## TASK DETAILS
Give again the entries below exactly, beginning at the first line and ending at the line with "ÜBER BINENSTICH".

-- DATASET EXCERPTS follows --

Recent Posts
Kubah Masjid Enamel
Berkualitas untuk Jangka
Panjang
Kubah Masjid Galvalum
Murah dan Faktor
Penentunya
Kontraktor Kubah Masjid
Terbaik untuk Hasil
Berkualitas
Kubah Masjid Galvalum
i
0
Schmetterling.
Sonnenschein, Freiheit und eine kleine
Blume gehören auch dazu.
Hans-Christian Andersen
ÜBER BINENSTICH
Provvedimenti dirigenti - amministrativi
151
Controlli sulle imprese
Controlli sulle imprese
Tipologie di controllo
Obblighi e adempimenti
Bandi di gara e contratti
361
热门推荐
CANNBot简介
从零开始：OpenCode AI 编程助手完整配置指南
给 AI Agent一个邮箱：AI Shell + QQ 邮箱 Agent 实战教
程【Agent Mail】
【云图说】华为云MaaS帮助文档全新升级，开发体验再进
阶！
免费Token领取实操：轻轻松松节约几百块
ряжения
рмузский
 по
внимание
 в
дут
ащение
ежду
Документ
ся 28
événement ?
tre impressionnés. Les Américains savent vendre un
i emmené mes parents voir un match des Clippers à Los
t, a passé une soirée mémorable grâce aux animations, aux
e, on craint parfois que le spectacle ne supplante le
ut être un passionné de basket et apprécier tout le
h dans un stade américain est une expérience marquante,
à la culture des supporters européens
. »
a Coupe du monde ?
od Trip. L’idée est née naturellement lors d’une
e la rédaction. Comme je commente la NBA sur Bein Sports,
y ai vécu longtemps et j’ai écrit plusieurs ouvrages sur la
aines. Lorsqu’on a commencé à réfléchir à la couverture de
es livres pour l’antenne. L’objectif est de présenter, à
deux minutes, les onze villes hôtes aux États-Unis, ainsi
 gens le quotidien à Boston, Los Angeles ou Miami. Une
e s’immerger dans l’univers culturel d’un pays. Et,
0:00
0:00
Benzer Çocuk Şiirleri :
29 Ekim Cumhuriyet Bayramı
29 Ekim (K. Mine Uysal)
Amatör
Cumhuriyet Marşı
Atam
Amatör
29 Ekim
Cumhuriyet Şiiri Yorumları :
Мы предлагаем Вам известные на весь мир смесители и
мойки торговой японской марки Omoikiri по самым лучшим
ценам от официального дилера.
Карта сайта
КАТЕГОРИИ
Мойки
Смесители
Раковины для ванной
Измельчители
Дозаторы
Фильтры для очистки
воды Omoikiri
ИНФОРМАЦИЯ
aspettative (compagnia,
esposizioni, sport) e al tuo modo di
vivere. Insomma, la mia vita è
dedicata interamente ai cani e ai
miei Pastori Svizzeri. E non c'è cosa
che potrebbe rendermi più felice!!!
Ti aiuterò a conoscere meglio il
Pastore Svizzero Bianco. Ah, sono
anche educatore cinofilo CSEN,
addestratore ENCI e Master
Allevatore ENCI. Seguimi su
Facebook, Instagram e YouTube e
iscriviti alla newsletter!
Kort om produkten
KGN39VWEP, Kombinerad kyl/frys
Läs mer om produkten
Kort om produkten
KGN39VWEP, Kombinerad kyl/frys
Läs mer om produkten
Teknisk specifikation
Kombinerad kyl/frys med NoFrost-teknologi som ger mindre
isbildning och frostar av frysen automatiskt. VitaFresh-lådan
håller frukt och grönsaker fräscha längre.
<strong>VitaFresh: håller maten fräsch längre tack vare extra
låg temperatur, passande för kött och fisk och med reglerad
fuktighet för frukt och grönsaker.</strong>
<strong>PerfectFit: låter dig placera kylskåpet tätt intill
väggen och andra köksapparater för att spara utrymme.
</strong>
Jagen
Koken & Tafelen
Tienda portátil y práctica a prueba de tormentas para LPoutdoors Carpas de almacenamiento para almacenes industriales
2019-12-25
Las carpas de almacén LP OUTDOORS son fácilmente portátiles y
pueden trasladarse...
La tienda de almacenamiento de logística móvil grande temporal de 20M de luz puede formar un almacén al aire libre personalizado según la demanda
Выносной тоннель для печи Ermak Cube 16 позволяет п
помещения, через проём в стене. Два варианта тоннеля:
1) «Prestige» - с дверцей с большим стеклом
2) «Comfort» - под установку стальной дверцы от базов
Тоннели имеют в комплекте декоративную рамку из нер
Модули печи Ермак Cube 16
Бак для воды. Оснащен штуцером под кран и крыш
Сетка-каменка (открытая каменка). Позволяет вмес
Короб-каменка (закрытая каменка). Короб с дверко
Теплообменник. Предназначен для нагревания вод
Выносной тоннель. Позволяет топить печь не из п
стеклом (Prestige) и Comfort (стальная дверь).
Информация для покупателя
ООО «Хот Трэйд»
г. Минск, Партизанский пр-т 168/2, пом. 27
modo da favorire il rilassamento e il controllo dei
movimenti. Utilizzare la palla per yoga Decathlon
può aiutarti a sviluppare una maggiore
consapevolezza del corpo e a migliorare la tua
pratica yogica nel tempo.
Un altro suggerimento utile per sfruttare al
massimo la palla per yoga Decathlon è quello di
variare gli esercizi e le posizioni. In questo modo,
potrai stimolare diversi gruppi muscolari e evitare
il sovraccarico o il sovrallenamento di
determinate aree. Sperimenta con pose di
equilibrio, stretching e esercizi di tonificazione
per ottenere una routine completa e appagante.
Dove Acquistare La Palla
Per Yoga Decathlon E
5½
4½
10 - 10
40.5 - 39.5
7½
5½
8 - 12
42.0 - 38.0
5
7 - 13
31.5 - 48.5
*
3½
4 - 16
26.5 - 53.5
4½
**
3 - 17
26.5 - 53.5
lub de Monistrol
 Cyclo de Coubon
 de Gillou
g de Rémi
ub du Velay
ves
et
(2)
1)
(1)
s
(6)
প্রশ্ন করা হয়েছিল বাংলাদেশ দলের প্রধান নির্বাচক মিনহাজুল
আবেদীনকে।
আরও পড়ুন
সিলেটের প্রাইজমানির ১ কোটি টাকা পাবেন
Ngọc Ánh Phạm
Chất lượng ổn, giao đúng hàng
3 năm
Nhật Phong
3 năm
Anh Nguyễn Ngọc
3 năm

-- DATASET EXCERPTS concluded --

## SOLUTION TO THIS TASK
Recent Posts
Kubah Masjid Enamel
Berkualitas untuk Jangka
Panjang
Kubah Masjid Galvalum
Murah dan Faktor
Penentunya
Kontraktor Kubah Masjid
Terbaik untuk Hasil
Berkualitas
Kubah Masjid Galvalum
i
0
Schmetterling.
Sonnenschein, Freiheit und eine kleine
Blume gehören auch dazu.
Hans-Christian Andersen
ÜBER BINENSTICH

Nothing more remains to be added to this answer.